– Говори, но покороче, так как ты задерживаешь празднество.
– Великий дож! Богатство и нищета – вот причина, которая сделала такими непохожими наши судьбы, а знание и невежество усугубили эту разницу. У меня грубая речь, и она совсем не подходит к этому славному обществу.
Но, синьор, бог дал рыбаку те же чувства и ту же любовь к своим детям, что и принцу. Если бы я полагался только на свои скудные знания, я был бы сейчас нем, но я нахожу в себе мужество говорить с лучшим и благороднейшим человеком Венеции о моем ребенке.
– Ты не можешь обвинять сенат в несправедливости, старик, и не можешь сказать ничего против всем известной беспристрастности законов!
– Мой повелитель! Соблаговолите выслушать, и вы все поймете. Я, как вы сами видите, человек бедный, живу тяжелым трудом, и близок уже тот час, когда меня призовут к престолу благолепного святого Антония из Римини, и я предстану перед престолом еще более высоким, чем этот.
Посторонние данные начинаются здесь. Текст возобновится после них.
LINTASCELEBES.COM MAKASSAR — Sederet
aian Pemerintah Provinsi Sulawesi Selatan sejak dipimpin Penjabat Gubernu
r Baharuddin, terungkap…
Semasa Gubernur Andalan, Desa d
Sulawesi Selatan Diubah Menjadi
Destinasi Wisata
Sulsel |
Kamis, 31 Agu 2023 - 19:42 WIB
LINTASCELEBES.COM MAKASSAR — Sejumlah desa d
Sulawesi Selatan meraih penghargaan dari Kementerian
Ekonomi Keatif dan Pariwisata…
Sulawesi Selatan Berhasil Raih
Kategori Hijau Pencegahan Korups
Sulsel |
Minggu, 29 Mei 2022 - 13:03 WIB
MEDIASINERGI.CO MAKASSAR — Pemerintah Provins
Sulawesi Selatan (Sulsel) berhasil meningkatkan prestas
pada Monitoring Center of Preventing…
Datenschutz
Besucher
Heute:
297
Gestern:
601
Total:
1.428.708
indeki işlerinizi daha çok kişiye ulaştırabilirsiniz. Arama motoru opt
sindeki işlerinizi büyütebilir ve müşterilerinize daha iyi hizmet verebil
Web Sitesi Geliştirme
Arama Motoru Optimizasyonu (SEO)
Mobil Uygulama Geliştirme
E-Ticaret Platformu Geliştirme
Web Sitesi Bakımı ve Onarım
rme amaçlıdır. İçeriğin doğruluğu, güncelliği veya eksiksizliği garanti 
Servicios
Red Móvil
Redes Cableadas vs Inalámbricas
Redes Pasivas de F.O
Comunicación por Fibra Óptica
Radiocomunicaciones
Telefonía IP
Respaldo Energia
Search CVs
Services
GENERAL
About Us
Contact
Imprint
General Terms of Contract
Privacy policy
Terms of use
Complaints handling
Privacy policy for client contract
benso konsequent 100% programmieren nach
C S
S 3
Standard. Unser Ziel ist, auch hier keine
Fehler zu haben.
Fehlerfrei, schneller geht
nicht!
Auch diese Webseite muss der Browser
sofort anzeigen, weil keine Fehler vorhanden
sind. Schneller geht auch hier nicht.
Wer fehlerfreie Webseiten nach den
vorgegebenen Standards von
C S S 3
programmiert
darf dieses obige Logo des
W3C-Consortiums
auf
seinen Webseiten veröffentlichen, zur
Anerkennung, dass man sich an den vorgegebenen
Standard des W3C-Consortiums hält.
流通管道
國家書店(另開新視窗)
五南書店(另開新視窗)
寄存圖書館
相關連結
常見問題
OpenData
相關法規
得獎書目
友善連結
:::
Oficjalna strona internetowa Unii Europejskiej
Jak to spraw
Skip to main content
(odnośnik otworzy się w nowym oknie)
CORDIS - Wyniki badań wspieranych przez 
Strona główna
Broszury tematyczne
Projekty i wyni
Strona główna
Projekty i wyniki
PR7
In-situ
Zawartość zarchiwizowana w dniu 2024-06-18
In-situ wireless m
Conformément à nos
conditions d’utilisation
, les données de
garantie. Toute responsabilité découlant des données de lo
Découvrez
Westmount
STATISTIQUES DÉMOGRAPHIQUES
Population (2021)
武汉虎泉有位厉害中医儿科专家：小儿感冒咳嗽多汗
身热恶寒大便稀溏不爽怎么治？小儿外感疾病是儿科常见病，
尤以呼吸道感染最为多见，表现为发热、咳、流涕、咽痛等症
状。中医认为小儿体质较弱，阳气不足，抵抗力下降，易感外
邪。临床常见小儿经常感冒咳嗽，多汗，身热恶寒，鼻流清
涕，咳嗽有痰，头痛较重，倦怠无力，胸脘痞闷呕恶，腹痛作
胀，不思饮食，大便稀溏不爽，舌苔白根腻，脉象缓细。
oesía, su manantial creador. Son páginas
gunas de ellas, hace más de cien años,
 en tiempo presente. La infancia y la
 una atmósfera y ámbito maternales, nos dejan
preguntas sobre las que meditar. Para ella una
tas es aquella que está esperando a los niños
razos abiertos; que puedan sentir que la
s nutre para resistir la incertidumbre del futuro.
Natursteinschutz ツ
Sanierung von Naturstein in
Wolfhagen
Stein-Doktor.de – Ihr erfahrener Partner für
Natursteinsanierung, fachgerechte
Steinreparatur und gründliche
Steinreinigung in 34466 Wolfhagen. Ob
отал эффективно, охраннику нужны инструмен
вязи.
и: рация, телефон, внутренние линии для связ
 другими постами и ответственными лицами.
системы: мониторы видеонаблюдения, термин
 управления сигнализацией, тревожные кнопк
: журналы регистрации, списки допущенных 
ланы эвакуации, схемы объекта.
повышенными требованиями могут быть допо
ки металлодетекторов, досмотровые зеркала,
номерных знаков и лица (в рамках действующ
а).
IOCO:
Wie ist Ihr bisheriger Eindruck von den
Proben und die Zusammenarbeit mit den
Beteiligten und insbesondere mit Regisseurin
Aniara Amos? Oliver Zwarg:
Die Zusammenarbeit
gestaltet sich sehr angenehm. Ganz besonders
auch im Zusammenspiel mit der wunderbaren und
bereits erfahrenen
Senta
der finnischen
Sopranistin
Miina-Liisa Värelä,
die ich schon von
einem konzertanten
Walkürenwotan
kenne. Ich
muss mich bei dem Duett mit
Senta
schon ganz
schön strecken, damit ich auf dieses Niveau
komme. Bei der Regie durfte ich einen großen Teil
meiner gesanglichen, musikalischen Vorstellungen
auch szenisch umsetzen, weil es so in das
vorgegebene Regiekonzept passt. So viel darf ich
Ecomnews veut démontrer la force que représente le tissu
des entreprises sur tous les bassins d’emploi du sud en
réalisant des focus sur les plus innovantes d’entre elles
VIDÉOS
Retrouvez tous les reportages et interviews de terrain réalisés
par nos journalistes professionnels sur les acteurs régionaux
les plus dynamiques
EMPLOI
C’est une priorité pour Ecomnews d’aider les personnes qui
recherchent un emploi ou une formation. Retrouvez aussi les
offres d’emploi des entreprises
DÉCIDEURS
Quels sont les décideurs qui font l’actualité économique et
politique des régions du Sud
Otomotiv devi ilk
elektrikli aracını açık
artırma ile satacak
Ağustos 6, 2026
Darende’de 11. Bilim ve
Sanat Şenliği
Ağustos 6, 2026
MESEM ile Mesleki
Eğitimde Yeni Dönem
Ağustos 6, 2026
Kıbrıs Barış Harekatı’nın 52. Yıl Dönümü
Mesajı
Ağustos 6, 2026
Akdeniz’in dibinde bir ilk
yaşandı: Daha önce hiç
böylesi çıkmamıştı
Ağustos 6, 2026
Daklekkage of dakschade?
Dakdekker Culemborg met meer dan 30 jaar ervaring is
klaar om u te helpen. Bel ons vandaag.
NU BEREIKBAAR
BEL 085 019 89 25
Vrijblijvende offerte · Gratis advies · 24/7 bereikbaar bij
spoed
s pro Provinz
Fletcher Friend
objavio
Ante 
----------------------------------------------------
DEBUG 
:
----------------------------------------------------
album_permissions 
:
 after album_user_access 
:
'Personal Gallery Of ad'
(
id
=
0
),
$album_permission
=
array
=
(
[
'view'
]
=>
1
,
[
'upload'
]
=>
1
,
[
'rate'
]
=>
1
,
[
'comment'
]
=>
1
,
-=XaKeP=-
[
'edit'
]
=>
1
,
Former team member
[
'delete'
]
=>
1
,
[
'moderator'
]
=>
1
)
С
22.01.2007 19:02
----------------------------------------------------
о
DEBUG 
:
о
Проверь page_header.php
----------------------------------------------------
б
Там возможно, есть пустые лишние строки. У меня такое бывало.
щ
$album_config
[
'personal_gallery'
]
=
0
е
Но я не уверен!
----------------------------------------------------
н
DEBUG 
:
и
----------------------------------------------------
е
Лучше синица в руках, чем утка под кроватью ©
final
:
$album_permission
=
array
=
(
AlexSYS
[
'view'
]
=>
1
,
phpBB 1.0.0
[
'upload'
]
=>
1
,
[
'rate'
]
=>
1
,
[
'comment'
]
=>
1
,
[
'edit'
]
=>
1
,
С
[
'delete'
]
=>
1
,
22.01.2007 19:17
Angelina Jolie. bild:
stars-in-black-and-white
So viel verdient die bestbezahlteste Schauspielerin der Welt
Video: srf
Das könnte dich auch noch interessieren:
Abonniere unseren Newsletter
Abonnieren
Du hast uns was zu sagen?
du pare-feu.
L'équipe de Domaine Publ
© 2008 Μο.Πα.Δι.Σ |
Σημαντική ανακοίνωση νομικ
Я не настолько тщеславен, чтобы думать, что мое скромное имя можно найти среди имен тех патрициев, что служили республике в ее войнах, – этой чести могут быть удостоены только благородные, знатные и счастливые; но если то немногое, что я сделал для своей страны, и не занесено на страницы Золотой книги, то оно написано здесь, – и, говоря это, Антонио показал на шрамы, которыми было изуродовано его полуобнаженное тело. – Вот знаки, оставленные турками, и сейчас я предъявляю их как ходатайство о снисходительности сената.
– Ты говоришь туманно. Чего ты хочешь?
– Справедливости, великий государь. Они отрубили единственную сильную ветвь умирающего дерева, отрезали от увядающего стебля самый крепкий отросток; они подвергли единственного товарища моих трудов и радостей – дитя, которому следовало бы закрыть мне глаза, когда богу будет угодно призвать меня к себе; дитя неопытное и не искушенное в вопросах чести и добродетели, совсем еще мальчика, – они подвергли его всем греховным искушениям, отослав в опасную компанию матросов на галерах.
– И только? Я думал, твоя гондола отслужила свой век или тебе запрещают ловить рыбу в лагунах!
– «И только»… – повторил Антонио, скорбно оглядываясь вокруг. – Дож Венеции, это свыше того, что может вынести измученный старик, осиротевший и одинокий.
– Подойди, возьми свою цепь с веслом и уходи к товарищам. Радуйся своей победе, на которую ты, по правде говоря, не мог рассчитывать, и предоставь государственные дела тем, кто мудрее тебя и более способен заниматься ими.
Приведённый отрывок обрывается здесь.